There’s a lesson in that for any import buyer: when you buy a heavily modified car, you inherit someone else’s decisions — and “upgrading” sometimes means modernizing for serviceability, not chasing more power.
What actually surprised me
The road presence is insane. I came from the R34 GTT, and the GT-R just sits there and takes up space — wide, low, planted. The Godzilla name isn’t only about being fast; the thing is physically big, and you feel it next to everything else on the road. The fuel, by the way, is genuinely bad. This is not a car you drive around casually.
Right-hand drive is more fun than scary. Sit in the left lane next to someone in the right and watch them clock that there’s nobody where the steering wheel should be — older folks especially. Their faces are priceless. (My only worry is one of them getting so surprised they drift into me. So far, so good.)
The attention is a lot. Most of it is great — real enthusiasts, good conversations, people who just love the car. Some of it is more than I bargained for, to the point where it gets uncomfortable. I’ll leave it at that.

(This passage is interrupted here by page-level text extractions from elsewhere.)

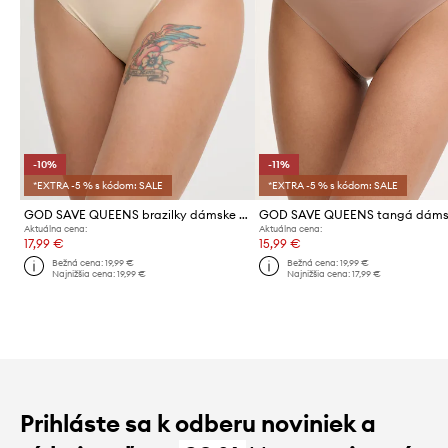
-10%
-11%
*EXTRA -5 % s kódom: SALE
*EXTRA -5 % s kódom: SALE
GOD SAVE QUEENS brazilky dámske SECOND SKIN PANTY CHEEKY
Aktuálna cena:
Aktuálna cena:
17,99 €
15,99 €
Bežná cena:
19,99 €
Bežná cena:
19,99 €
Najnižšia cena:
19,99 €
Najnižšia cena:
17,99 €
Prihláste sa k odberu noviniek a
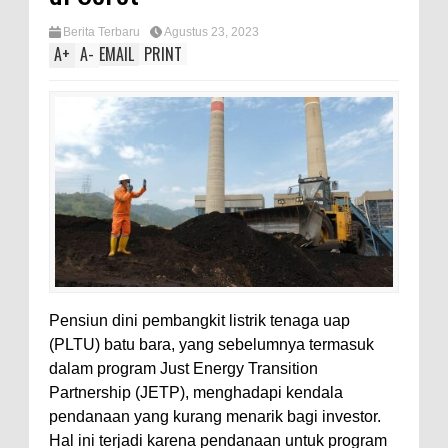
Berita Terbaru
Agustus 23, 2023
A
+
A
-
EMAIL
PRINT
Pensiun dini pembangkit listrik tenaga uap
(PLTU) batu bara, yang sebelumnya termasuk
dalam program Just Energy Transition
Partnership (JETP), menghadapi kendala
pendanaan yang kurang menarik bagi investor.
Hal ini terjadi karena pendanaan untuk program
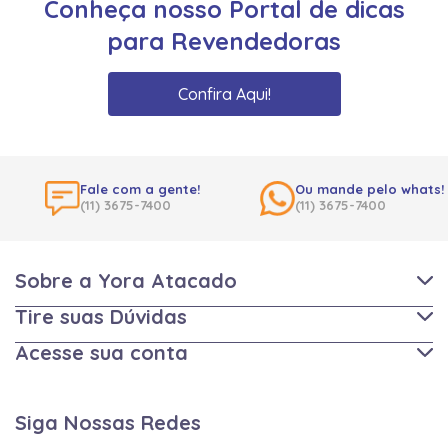
Conheça nosso Portal de dicas
para Revendedoras
Confira Aqui!
Fale com a gente!
Ou mande pelo whats!
(11) 3675-7400
(11) 3675-7400
Sobre a Yora Atacado
Tire suas Dúvidas
Acesse sua conta
Siga Nossas Redes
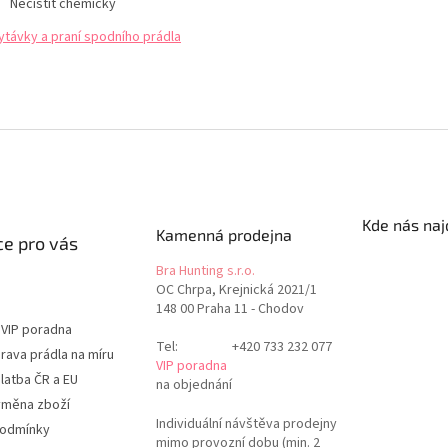
Nečistit chemicky
ytávky a praní spodního prádla
Kde nás naj
Kamenná prodejna
e pro vás
Bra Hunting s.r.o.
OC Chrpa, Krejnická 2021/1
148 00 Praha 11 - Chodov
 VIP poradna
Tel:
+420 733 232 077
rava prádla na míru
VIP poradna
latba ČR a EU
na objednání
ýměna zboží
Individuální návštěva prodejny
podmínky
mimo provozní dobu (min. 2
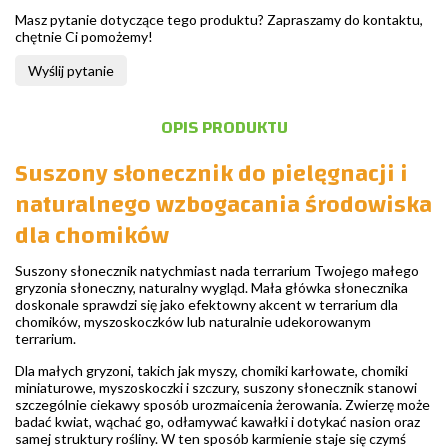
Masz pytanie dotyczące tego produktu? Zapraszamy do kontaktu,
chętnie Ci pomożemy!
Wyślij pytanie
OPIS PRODUKTU
Suszony słonecznik do pielęgnacji i
naturalnego wzbogacania środowiska
dla chomików
Suszony słonecznik natychmiast nada terrarium Twojego małego
gryzonia słoneczny, naturalny wygląd. Mała główka słonecznika
doskonale sprawdzi się jako efektowny akcent w terrarium dla
chomików, myszoskoczków lub naturalnie udekorowanym
terrarium.
Dla małych gryzoni, takich jak myszy, chomiki karłowate, chomiki
miniaturowe, myszoskoczki i szczury, suszony słonecznik stanowi
szczególnie ciekawy sposób urozmaicenia żerowania. Zwierzę może
badać kwiat, wąchać go, odłamywać kawałki i dotykać nasion oraz
samej struktury rośliny. W ten sposób karmienie staje się czymś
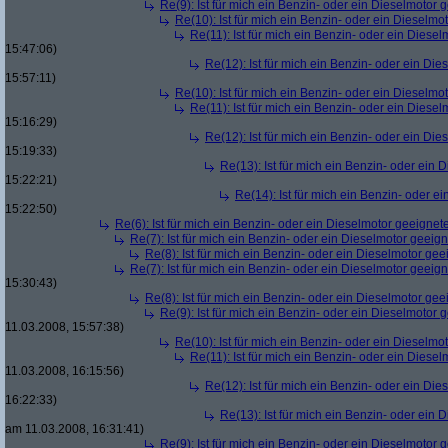
Re(9): Ist für mich ein Benzin- oder ein Dieselmotor 
Re(10): Ist für mich ein Benzin- oder ein Dieselmo
Re(11): Ist für mich ein Benzin- oder ein Diese
15:47:06)
Re(12): Ist für mich ein Benzin- oder ein Di
15:57:11)
Re(10): Ist für mich ein Benzin- oder ein Dieselmo
Re(11): Ist für mich ein Benzin- oder ein Diese
15:16:29)
Re(12): Ist für mich ein Benzin- oder ein Di
15:19:33)
Re(13): Ist für mich ein Benzin- oder ein
15:22:21)
Re(14): Ist für mich ein Benzin- oder e
15:22:50)
Re(6): Ist für mich ein Benzin- oder ein Dieselmotor geeignet
Re(7): Ist für mich ein Benzin- oder ein Dieselmotor geeig
Re(8): Ist für mich ein Benzin- oder ein Dieselmotor gee
Re(7): Ist für mich ein Benzin- oder ein Dieselmotor geeig
15:30:43)
Re(8): Ist für mich ein Benzin- oder ein Dieselmotor gee
Re(9): Ist für mich ein Benzin- oder ein Dieselmotor 
11.03.2008, 15:57:38)
Re(10): Ist für mich ein Benzin- oder ein Dieselmo
Re(11): Ist für mich ein Benzin- oder ein Diese
11.03.2008, 16:15:56)
Re(12): Ist für mich ein Benzin- oder ein Di
16:22:33)
Re(13): Ist für mich ein Benzin- oder ein
am 11.03.2008, 16:31:41)
Re(9): Ist für mich ein Benzin- oder ein Dieselmotor 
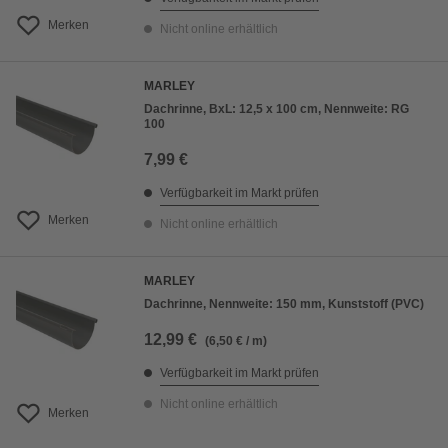
Merken
Nicht online erhältlich
MARLEY
Dachrinne, BxL: 12,5 x 100 cm, Nennweite: RG
100
7,99 €
Verfügbarkeit im Markt prüfen
Merken
Nicht online erhältlich
MARLEY
Dachrinne, Nennweite: 150 mm, Kunststoff (PVC)
12,99 €
(6,50 € / m)
Verfügbarkeit im Markt prüfen
Nicht online erhältlich
Merken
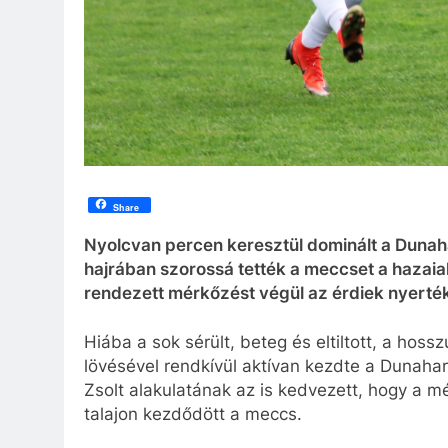
Share
Nyolcvan percen keresztül dominált a Duna
hajrában szorossá tették a meccset a hazaiak
rendezett mérkőzést végül az érdiek nyerté
Hiába a sok sérült, beteg és eltiltott, a hos
lövésével rendkívül aktívan kezdte a Dunahar
Zsolt alakulatának az is kedvezett, hogy a mé
talajon kezdődött a meccs.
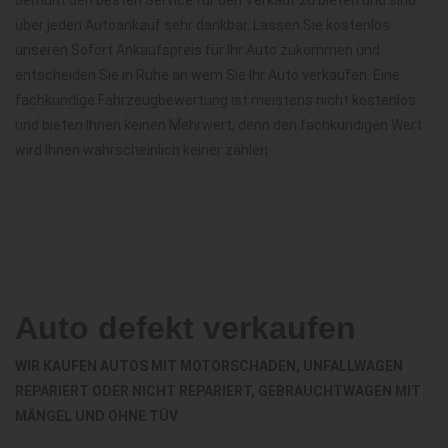
über jeden Autoankauf sehr dankbar. Lassen Sie kostenlos
unseren Sofort Ankaufspreis für Ihr Auto zukommen und
entscheiden Sie in Ruhe an wem Sie Ihr Auto verkaufen. Eine
fachkundige Fahrzeugbewertung ist meistens nicht kostenlos
und bieten Ihnen keinen Mehrwert, denn den fachkundigen Wert
wird Ihnen wahrscheinlich keiner zahlen.
Auto defekt verkaufen
WIR KAUFEN AUTOS MIT MOTORSCHADEN, UNFALLWAGEN
REPARIERT ODER NICHT REPARIERT, GEBRAUCHTWAGEN MIT
MÄNGEL UND OHNE TÜV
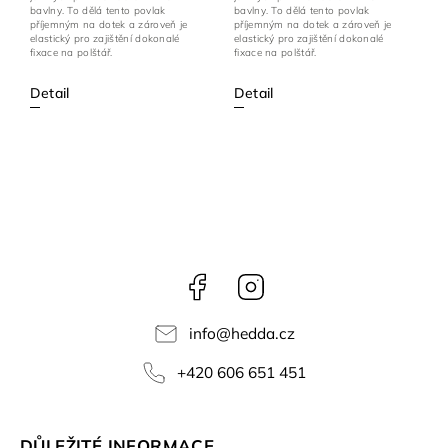
bavlny. To dělá tento povlak
bavlny. To dělá tento povlak
příjemným na dotek a zároveň je
příjemným na dotek a zároveň je
elastický pro zajištění dokonalé
elastický pro zajištění dokonalé
fixace na polštář.
fixace na polštář.
Detail
Detail
Facebook
Instagram
info
@
hedda.cz
+420 606 651 451
DŮLEŽITÉ INFORMACE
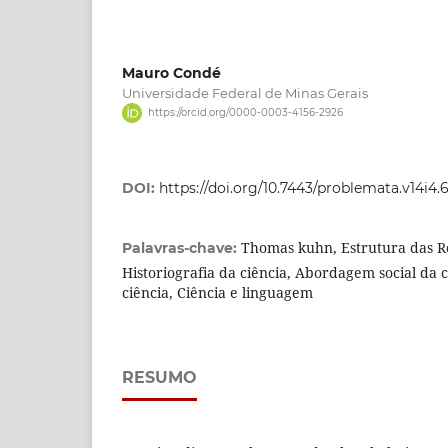
Mauro Condé
Universidade Federal de Minas Gerais
https://orcid.org/0000-0003-4156-2926
DOI:
https://doi.org/10.7443/problemata.v14i4.
Thomas kuhn, Estrutura das Re
Palavras-chave:
Historiografia da ciência, Abordagem social da c
ciência, Ciência e linguagem
RESUMO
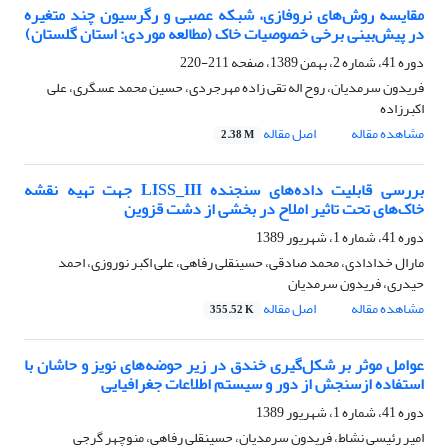
مقایسه روش‌های نروفازی، شبکه عصبی و رگرسیون چند متغیره
در پیش‌بینی برخی خصوصیات خاک (مطالعه موردی: استان گلستان)
دوره 41، شماره 2، بهمن 1389، صفحه
211-220
فریدون سرمدیان، روح اله تقی زاده مهرجردی، حسین محمد عسگری، علی
اکبرزاده
مشاهده مقاله
اصل مقاله
2.38 M
بررسی قابلیت داده‌های سنجنده LISS_III جهت تهیه نقشه
خاک‌های تحت تاثیر املاح در بخشی از دشت قزوین
دوره 41، شماره 1، شهریور 1389
مارال خدادادی، محمد صادقی، حسینقلی رفاهی، علی اکبر نوروزی، احمد
حیدری، فریدون سرمدیان
مشاهده مقاله
اصل مقاله
355.52 K
عوامل موثر بر شکل‌گیری خندق در زیر حوضه‌های نویز و حاشان با
استفاده ازسنجش از دور و سیستم اطلاعات جغرافیایی
دوره 41، شماره 1، شهریور 1389
امیر رئیسی نشاط، فریدون سرمدیان، حسینقلی رفاهی، منوچهر گرجی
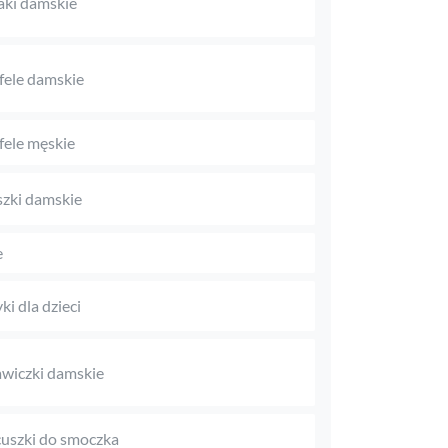
aki damskie
fele damskie
fele męskie
zki damskie
e
ki dla dzieci
wiczki damskie
uszki do smoczka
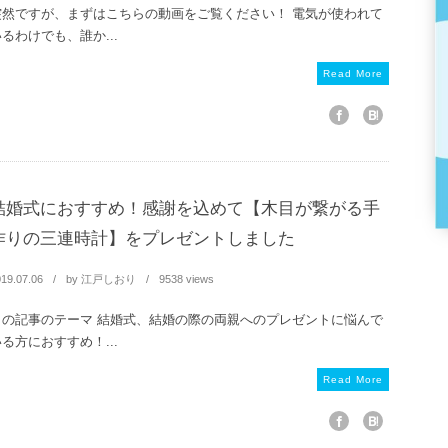
突然ですが、まずはこちらの動画をご覧ください！ 電気が使われて
るわけでも、誰か...
Read More
結婚式におすすめ！感謝を込めて【木目が繋がる手
作りの三連時計】をプレゼントしました
19.07.06
by
江戸しおり
9538 views
この記事のテーマ 結婚式、結婚の際の両親へのプレゼントに悩んで
る方におすすめ！...
Read More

And the driving itself is a workout. The NISMO Coppermix twin-plate clutch is amazing once you’re moving, but pulling away from a stop — up my driveway, up a hill — is genuinely hard. My left calf was visibly bigger from launching this thing in traffic; I’m not joking. But when you stop babying it, it’s a riot, and that Getrag box is fantastic. I want to add a short shifter eventually, maybe fine-tune the clutch. After the car’s back.
Find your shop before you find the car
The single best piece of advice I have: line up a shop that actually knows this platform before you buy. Mine is Nova Speed Shop in Virginia, and they know these cars well — they’ve been doing RBs and R32s for years, and they’re building another N1 right alongside mine. I trust them with everything: the GT-R, the GTT, my Supra, even my sister’s Mustang. It’s taken a long time. But it’s really good work — and on a car like this, good and slow beats fast and wrong every time.
The bottom line
As I write this, my GT-R has been gone for almost a year. The bill is an open tab, and I keep drinking from it. Some days I think this car wanted my whole life.
I got incredibly lucky to own one — and I drove it for five months, maybe twenty times total, and barely put any miles on it. I genuinely regret that. But it is what it is. Winter softens the blow a little; you don’t drive much in a Virginia winter anyway, with the salt on the road and a carbon undertray I’d rather not destroy. But it’s June now, almost July, and I want my car back so I can actually use it.
When it’s done, it’ll be a better, more dialed car than the one that rolled off the boat. Would I do it again? Yeah. Eyes open — but yeah.
This is an open story, and I’ll keep updating it — the numbers above included — as the bills land and the car finally comes home.